Para começar, a empresa tem de estar disposta a partilhar seus arquivos e seus sistemas de processamento, sem medo de que dados sigilosos possam ser acessados por terceiros e escapar para onde não devem. Se esse ponto não estiver bem resolvido, mais cedo ou mais tarde, a empresa corre riscos de enfrentar dores de cabeça.
Outro problema é o de que nem todos os funcionários dispõem em casa de instalações adequadas para tocar seu trabalho, como escritório, por mais simples que seja, cadeira confortável e equipamentos eletrônicos em bom estado de funcionamento.

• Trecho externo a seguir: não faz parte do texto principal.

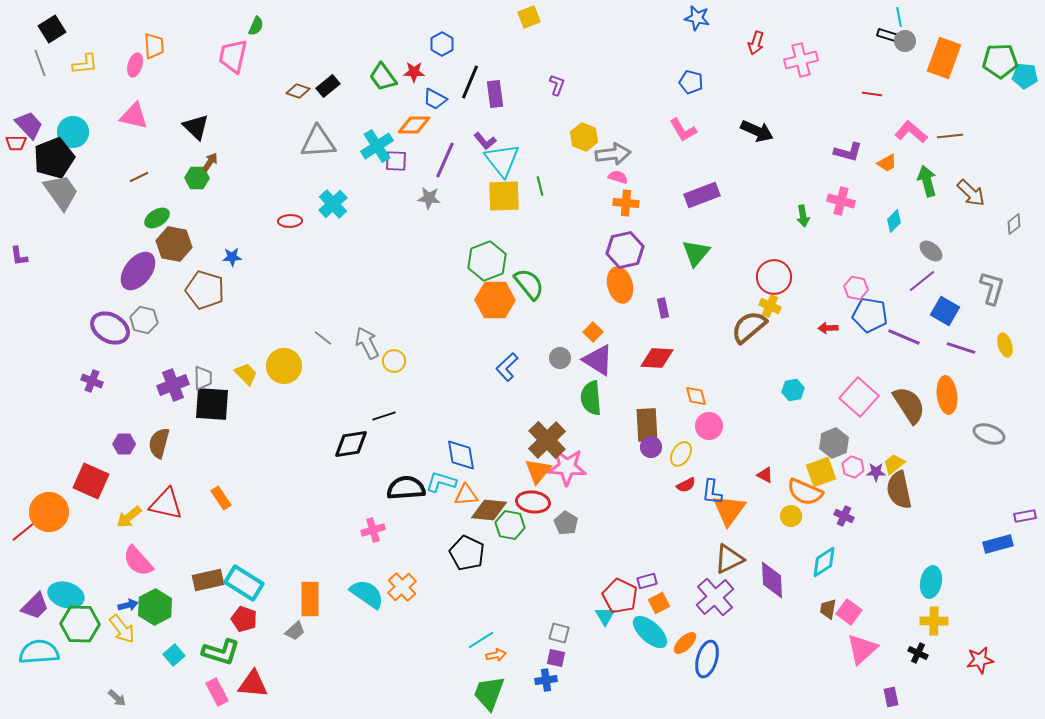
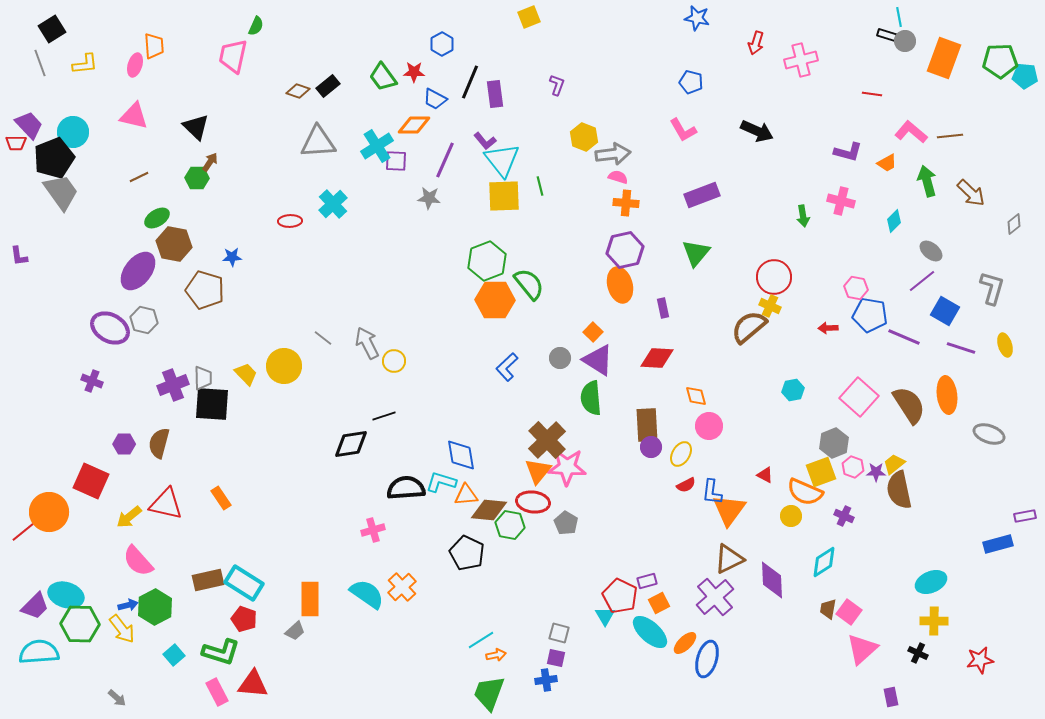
cyan ellipse at (931, 582): rotated 56 degrees clockwise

E há a exasperante instabilidade das conexões pela internet. Nestas primeiras semanas de confinamento no Brasil, as reclamações de queda do sistema proporcionado principalmente pela Claro e pela Vivo foram recorrentes e até agora não foram satisfatoriamente atendidas. O fornecedor vende um plano de banda larga a uma velocidade de 300 megabits por segundo e entrega uma fração disso.
Em casa, os funcionários estão também muito mais sujeitos a interrupções do trabalho por fatores aleatórios. Se chove um pouco mais forte, é comum nas cidades do Brasil a queda do fornecimento de energia e, para esse caso, é preciso prover baterias ou nobreaks que podem ser acoplados imediatamente aos computadores.

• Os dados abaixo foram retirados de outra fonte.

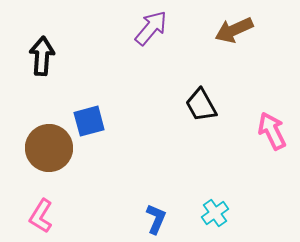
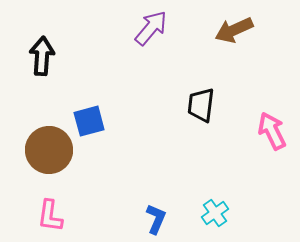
black trapezoid: rotated 36 degrees clockwise
brown circle: moved 2 px down
pink L-shape: moved 9 px right; rotated 24 degrees counterclockwise
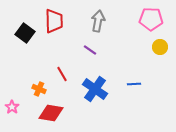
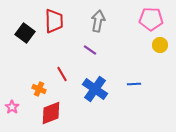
yellow circle: moved 2 px up
red diamond: rotated 30 degrees counterclockwise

E não é só por essa via que surgem imprevistos. Computadores, impressoras e equipamentos periféricos estão sempre sujeitos a defeitos, bugs e tilts. Numa empresa organizada, sempre há uma equipe de plantão para proporcionar socorro imediato. Em casa, é mais complicado. Contratempos mais simples podem ser resolvidos a distância por técnicos, por meio de aplicativos do tipo TeamViewer, mas sempre podem acontecer quebra de conexão com servidores eletrônicos ou avarias mais sérias no próprio hardware do equipamento.

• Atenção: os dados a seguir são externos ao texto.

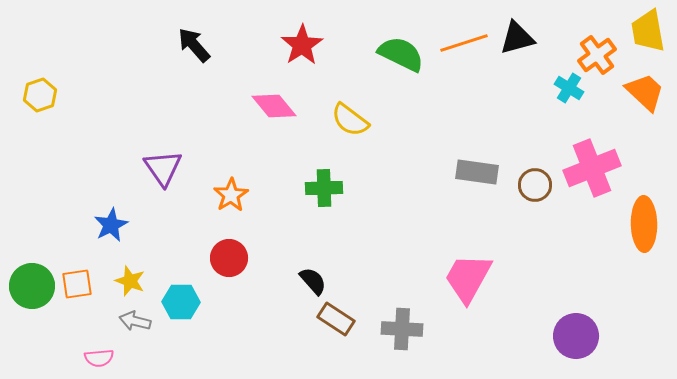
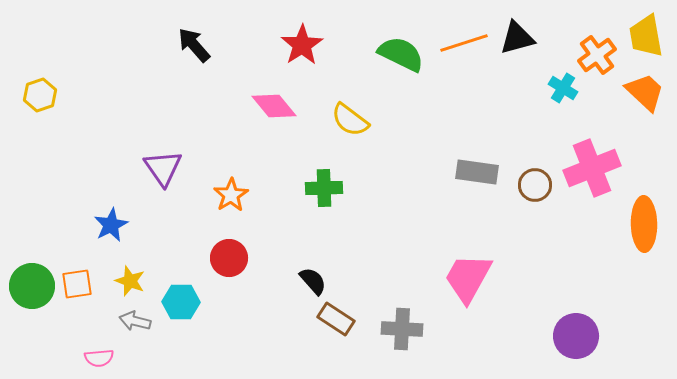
yellow trapezoid: moved 2 px left, 5 px down
cyan cross: moved 6 px left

O diretor executivo de tecnologia da consultoria Accenture na América Latina, Fernando Teixeira, observa que, neste momento, o home office foi implantado às pressas, sem que todos os requisitos técnicos tenham sido cumpridos. Por isso, tanto os funcionários como seus chefes devem se munir de dose especial de paciência para enfrentar imprevistos. Qualquer um pode ter filhos ou pessoas idosas na família que, a qualquer momento, podem exigir cuidados especiais que interrompem tarefas em execução. “Mas se o sistema do home office for adotado permanentemente, situações como essas pedirão solução também permanente. Não pode haver perda de qualidade no trabalho”, diz.
Teixeira observa, também, que o regime de trabalho em casa não pode se submeter às mesmas condições de controle convencional, como registro de ponto, cálculo de horas extras e atualização de banco de horas. Embora já existam aplicativos que, sem invadir a privacidade, monitorem a tela do computador e contabilizem automaticamente as horas trabalhadas, nem as empresas nem a legislação preveem as situações novas, como essa.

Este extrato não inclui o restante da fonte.